Apr 21, 2016

Repartition Spark Dataframes

When using spark dataframes, we may have one common question:

Do we need to repartition the data frame by some field(s) commonly used in later joins or aggregations?

It is really not a simple question for we have to calculate carefully on the communication cost, partition shuffle cost, etc. My experience is that, when joining large data, YOU SHOULD!

HOW?
Repartitioning the spark data frame by some fields is not that straightforward, because the data frame object does not come with .partitionBy() method. However, dataframe is essentially a RDD with structured type mapping, so we can repartition the underlying RDD and create a new data frame out of that.
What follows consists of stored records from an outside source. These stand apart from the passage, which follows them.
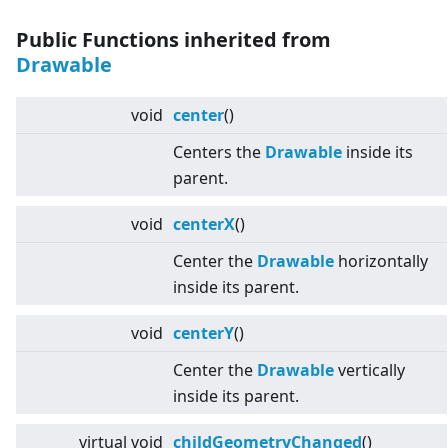
Public Functions inherited from
Drawable
void
center
()
Centers the
Drawable
inside its
parent.
void
centerX
()
Center the
Drawable
horizontally
inside its parent.
void
centerY
()
Center the
Drawable
vertically
inside its parent.
virtual
void
childGeometryChanged
()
Here is the code in pyspark:

sqlsc = SQLContext(sc)
df_new = sqlsc.createDataFrame(
    df_old.rdd.map(lambda x: (x[0], x)).partitionBy(5).values(),
    df_old.schema)

In the above code, df_new is created via partitioning df_old into 5 partitions by the first field as the key.


I still have to emphasize that weigh the benefit and cost carefully before you do the repartition for repartition cost is also high. Other than joining large data frames, I don't do the repartition in my practice. Another way to speed up the join when data is not that large is to try dataframe.coalesce(numPartitions) function (since v1.4) to reduce the number of partitions. Shuffling the data is typically not involved in the coalesce operation.